### [DIRECTIONS FOR THIS TASK]
Within the listing that follows, how many lines contain the word "Information"? Only the number is wanted.

### [ENTRIES SUPPLIED]

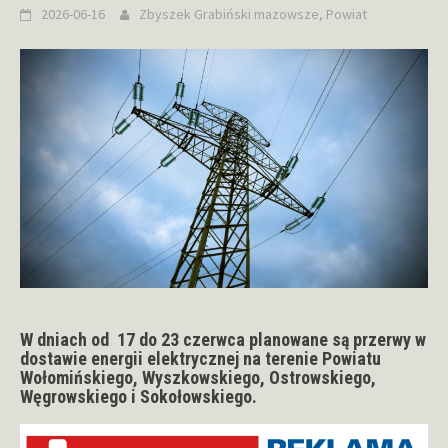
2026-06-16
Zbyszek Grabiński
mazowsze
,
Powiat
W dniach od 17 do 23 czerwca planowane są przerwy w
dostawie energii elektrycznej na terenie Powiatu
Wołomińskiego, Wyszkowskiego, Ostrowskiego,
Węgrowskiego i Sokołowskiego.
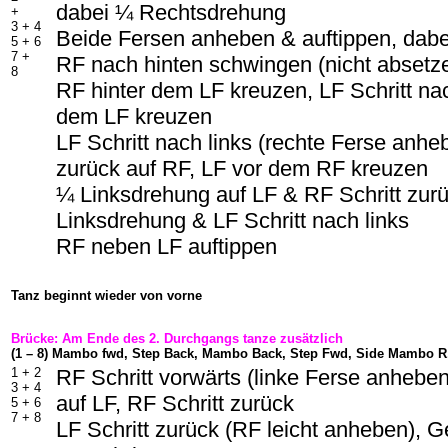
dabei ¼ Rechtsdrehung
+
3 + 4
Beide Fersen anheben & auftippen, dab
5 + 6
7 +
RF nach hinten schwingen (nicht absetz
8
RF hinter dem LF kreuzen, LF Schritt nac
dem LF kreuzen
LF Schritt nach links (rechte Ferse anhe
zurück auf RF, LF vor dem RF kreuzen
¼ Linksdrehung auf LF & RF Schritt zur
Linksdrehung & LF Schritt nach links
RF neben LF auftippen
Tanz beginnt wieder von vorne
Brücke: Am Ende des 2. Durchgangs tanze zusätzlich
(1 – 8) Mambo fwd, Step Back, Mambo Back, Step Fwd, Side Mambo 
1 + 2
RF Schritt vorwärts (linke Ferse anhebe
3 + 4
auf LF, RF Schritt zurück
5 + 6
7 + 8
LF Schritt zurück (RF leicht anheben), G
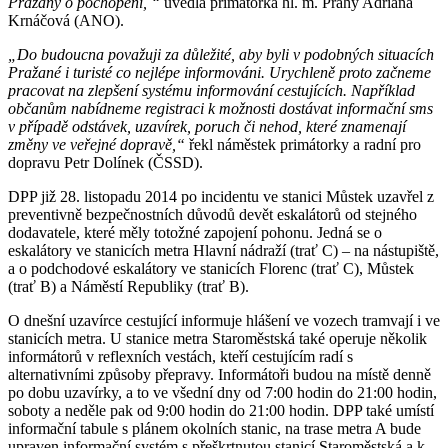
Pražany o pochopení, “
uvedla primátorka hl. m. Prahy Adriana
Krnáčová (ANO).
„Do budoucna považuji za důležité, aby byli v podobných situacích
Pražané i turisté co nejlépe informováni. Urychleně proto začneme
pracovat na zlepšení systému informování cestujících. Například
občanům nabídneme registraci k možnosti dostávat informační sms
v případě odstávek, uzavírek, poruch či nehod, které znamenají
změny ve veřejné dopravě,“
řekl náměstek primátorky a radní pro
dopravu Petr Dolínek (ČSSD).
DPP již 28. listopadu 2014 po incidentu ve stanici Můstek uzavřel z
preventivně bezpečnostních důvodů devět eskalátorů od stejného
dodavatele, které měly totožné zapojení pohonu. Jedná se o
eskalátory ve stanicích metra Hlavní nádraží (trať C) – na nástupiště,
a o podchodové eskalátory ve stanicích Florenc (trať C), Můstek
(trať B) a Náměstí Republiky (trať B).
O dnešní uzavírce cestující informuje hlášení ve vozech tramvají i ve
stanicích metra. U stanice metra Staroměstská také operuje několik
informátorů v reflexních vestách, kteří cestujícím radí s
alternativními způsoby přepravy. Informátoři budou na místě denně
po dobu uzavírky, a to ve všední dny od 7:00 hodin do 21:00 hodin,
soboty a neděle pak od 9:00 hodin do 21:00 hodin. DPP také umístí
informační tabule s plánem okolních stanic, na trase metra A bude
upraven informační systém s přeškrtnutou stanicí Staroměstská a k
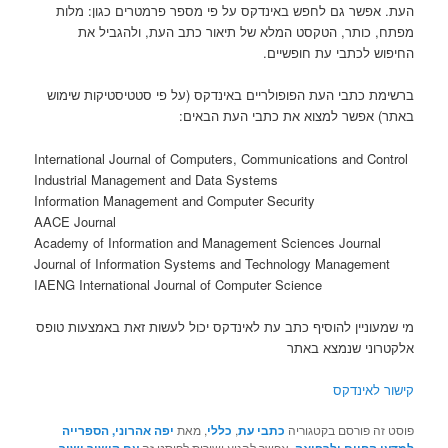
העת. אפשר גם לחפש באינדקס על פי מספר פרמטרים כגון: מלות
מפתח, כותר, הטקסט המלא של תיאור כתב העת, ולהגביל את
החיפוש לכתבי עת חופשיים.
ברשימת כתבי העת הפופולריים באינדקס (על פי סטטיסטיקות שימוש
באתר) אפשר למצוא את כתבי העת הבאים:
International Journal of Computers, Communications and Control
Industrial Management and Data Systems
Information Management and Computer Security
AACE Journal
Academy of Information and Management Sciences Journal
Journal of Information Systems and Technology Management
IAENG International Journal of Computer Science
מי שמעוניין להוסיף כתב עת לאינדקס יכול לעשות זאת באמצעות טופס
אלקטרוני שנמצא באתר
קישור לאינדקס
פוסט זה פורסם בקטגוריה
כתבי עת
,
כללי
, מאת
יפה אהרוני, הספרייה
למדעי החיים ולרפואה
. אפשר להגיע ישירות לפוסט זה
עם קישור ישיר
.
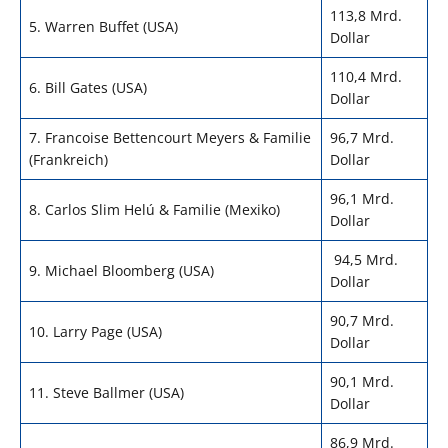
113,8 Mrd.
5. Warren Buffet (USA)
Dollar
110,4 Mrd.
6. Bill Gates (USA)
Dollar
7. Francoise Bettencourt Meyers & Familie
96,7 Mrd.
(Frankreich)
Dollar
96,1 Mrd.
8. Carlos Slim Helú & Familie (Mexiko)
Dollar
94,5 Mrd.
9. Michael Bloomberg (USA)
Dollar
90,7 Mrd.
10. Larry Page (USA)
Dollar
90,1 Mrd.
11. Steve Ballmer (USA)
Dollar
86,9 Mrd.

### [REPLY]
3